[EXERCISE BRIEF]: Your copy should match the records exactly, except that it contains no pictures.

[LISTED ENTRIES]:
Segment Open

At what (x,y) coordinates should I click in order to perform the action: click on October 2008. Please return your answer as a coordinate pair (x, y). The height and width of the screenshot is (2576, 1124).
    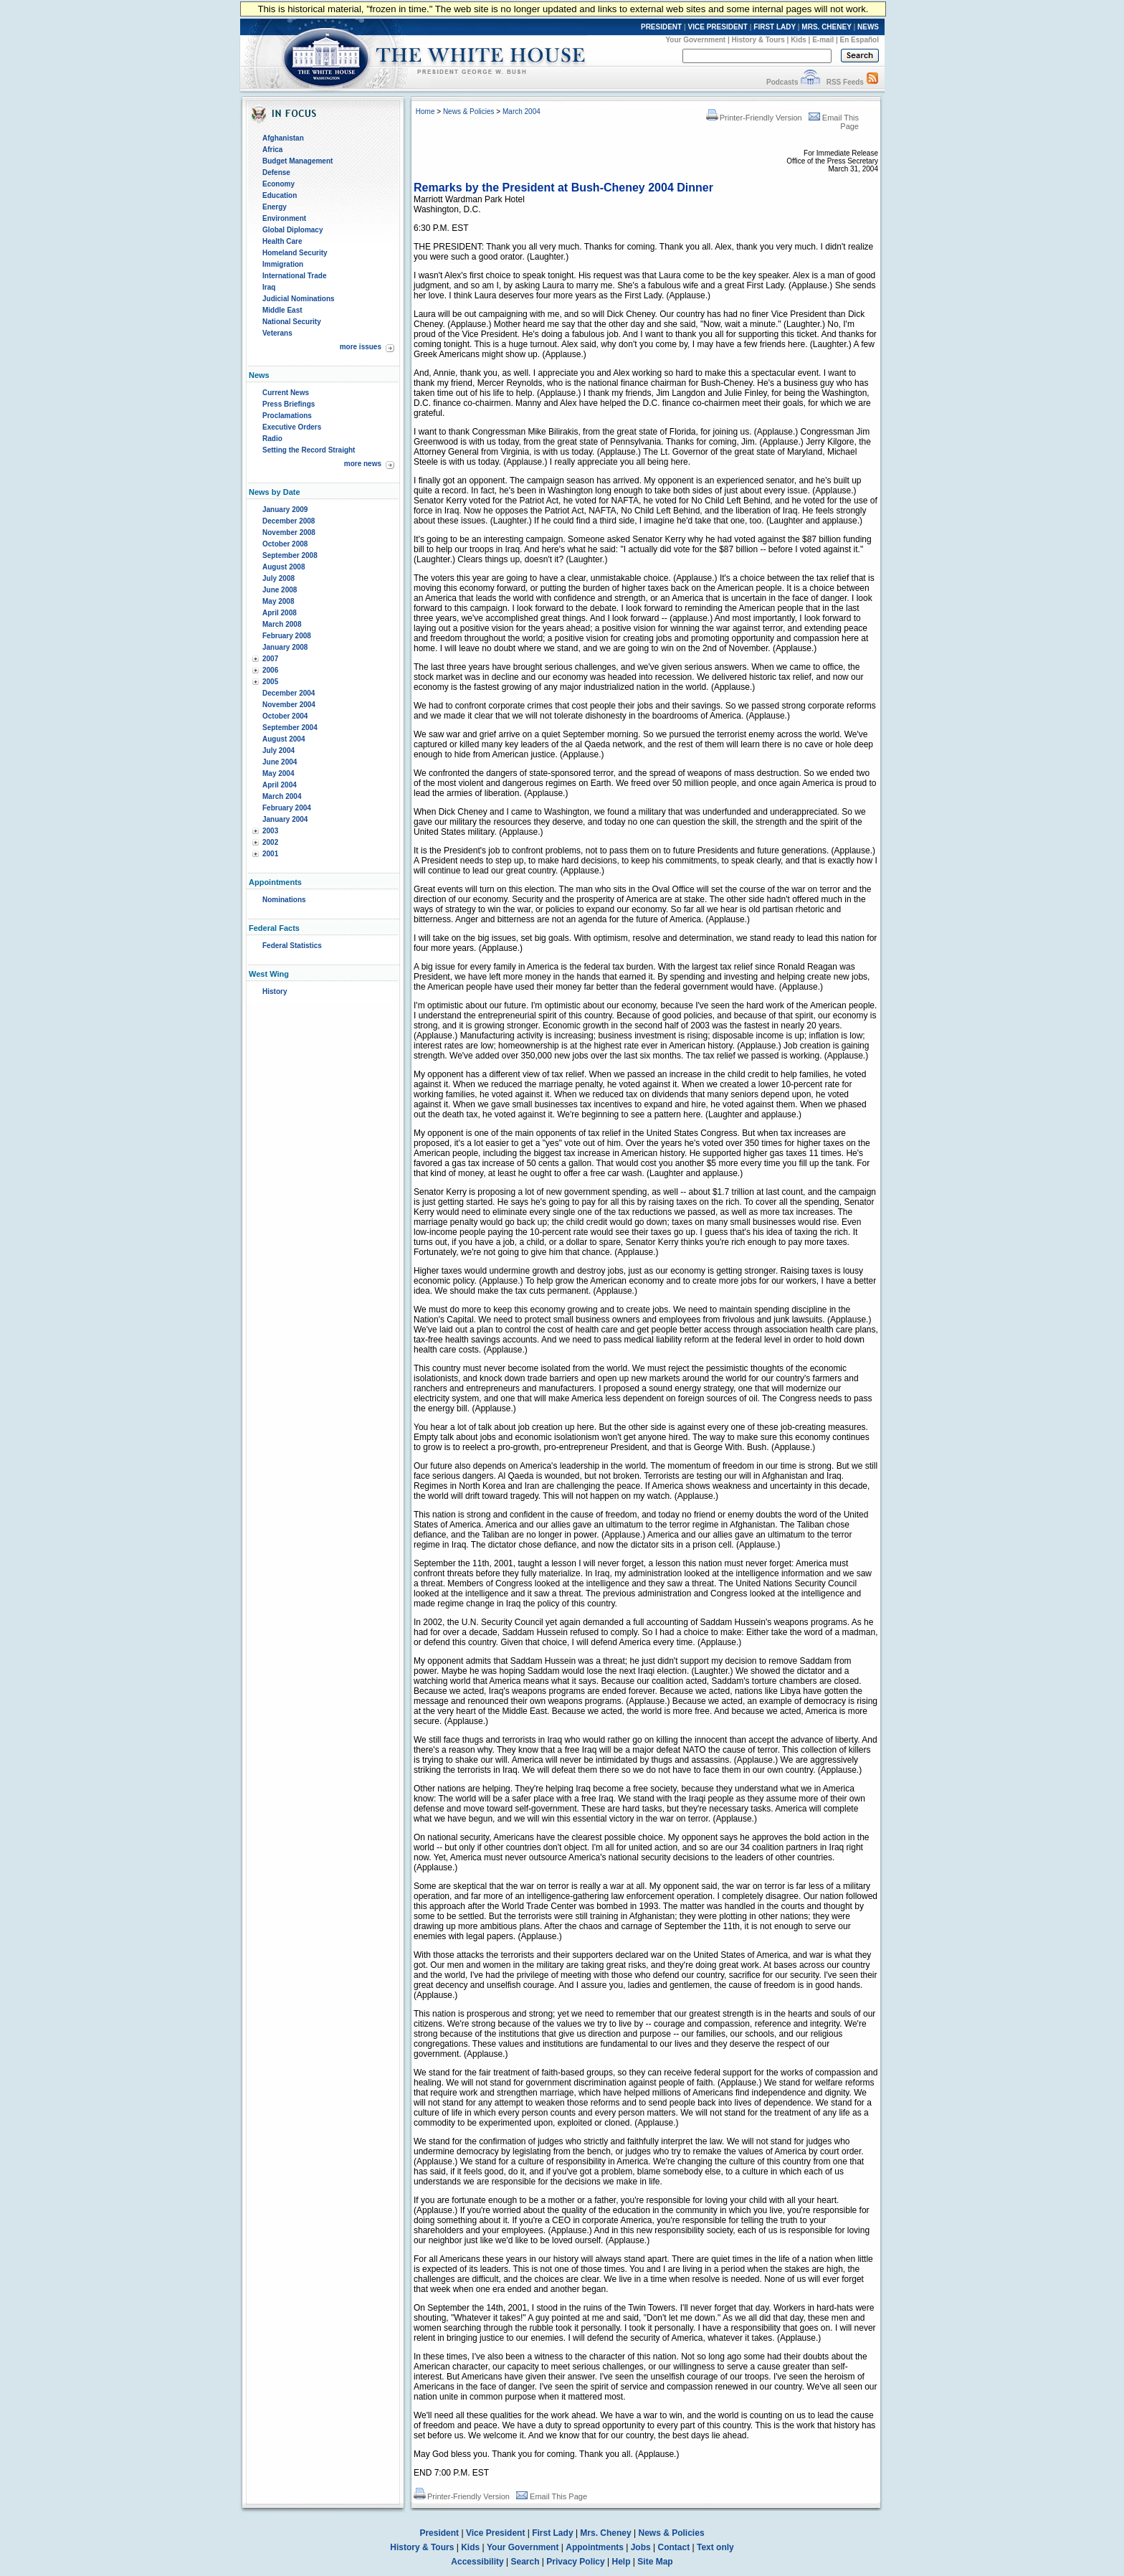
    Looking at the image, I should click on (285, 544).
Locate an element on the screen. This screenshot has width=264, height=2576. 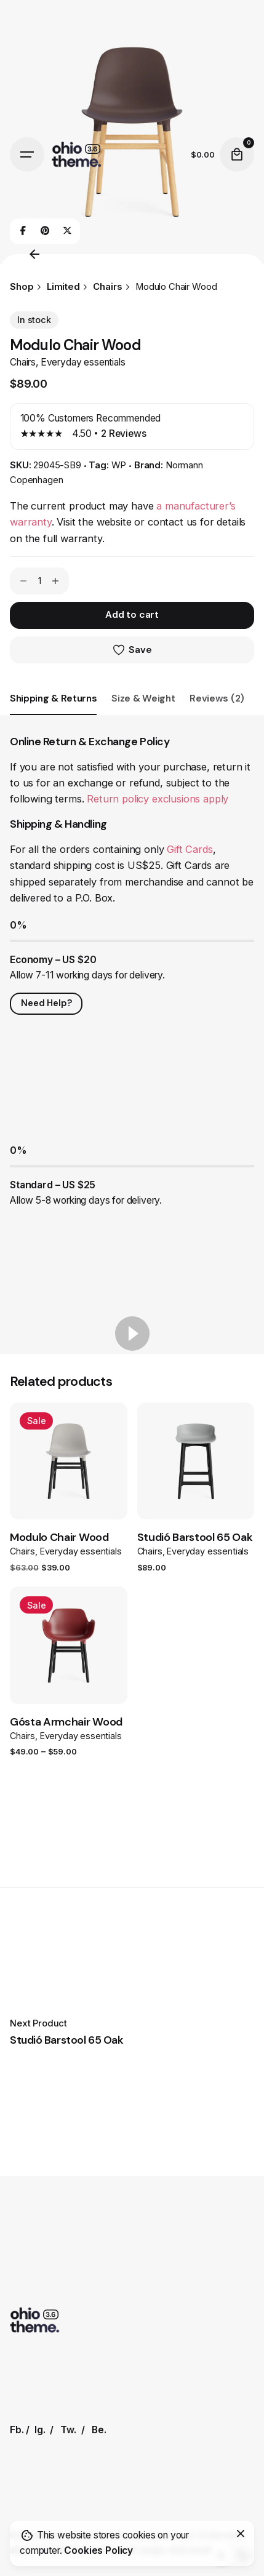
Chairs is located at coordinates (23, 362).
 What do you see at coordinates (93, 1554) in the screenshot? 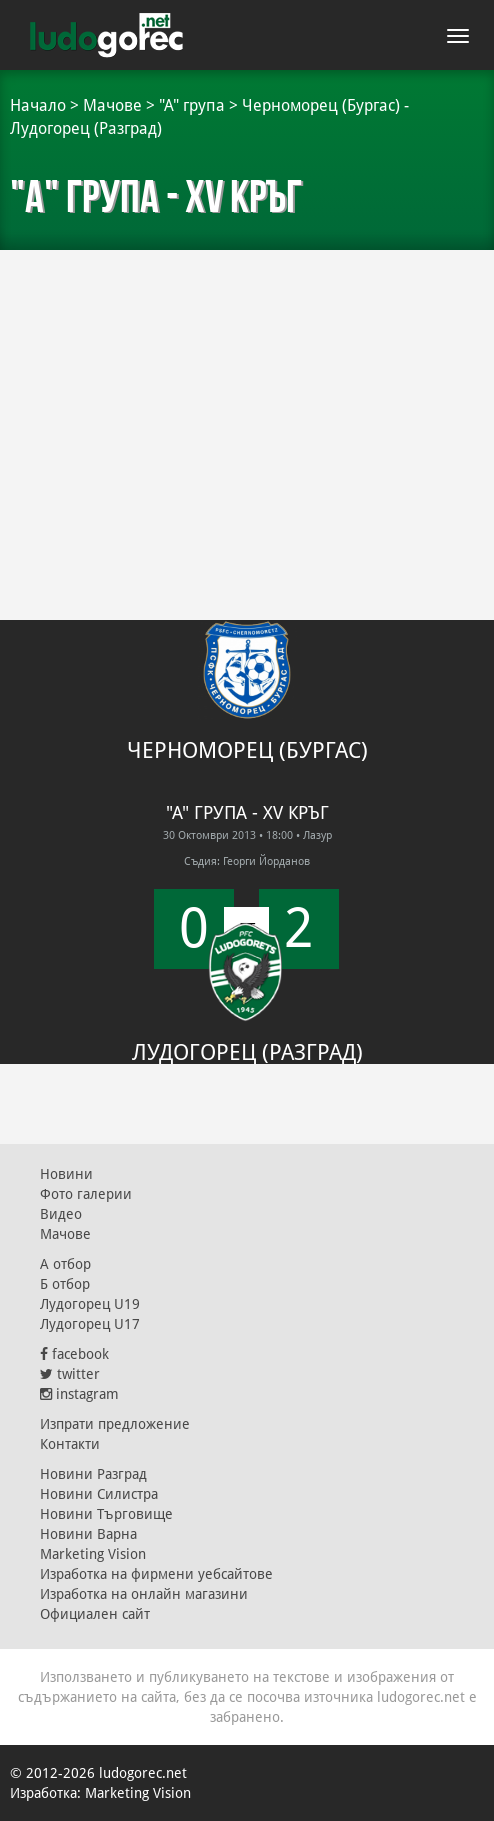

Segment Closed

[YOUR RESPONSE]:
At what (x,y) coordinates should I click in order to perform the action: click on October 2008. Please return your answer as a coordinate pair (x, y). The height and width of the screenshot is (2576, 1124).
    Looking at the image, I should click on (285, 544).
Locate an element on the screen. This screenshot has width=264, height=2576. 
Chairs is located at coordinates (23, 362).
 What do you see at coordinates (93, 1554) in the screenshot? 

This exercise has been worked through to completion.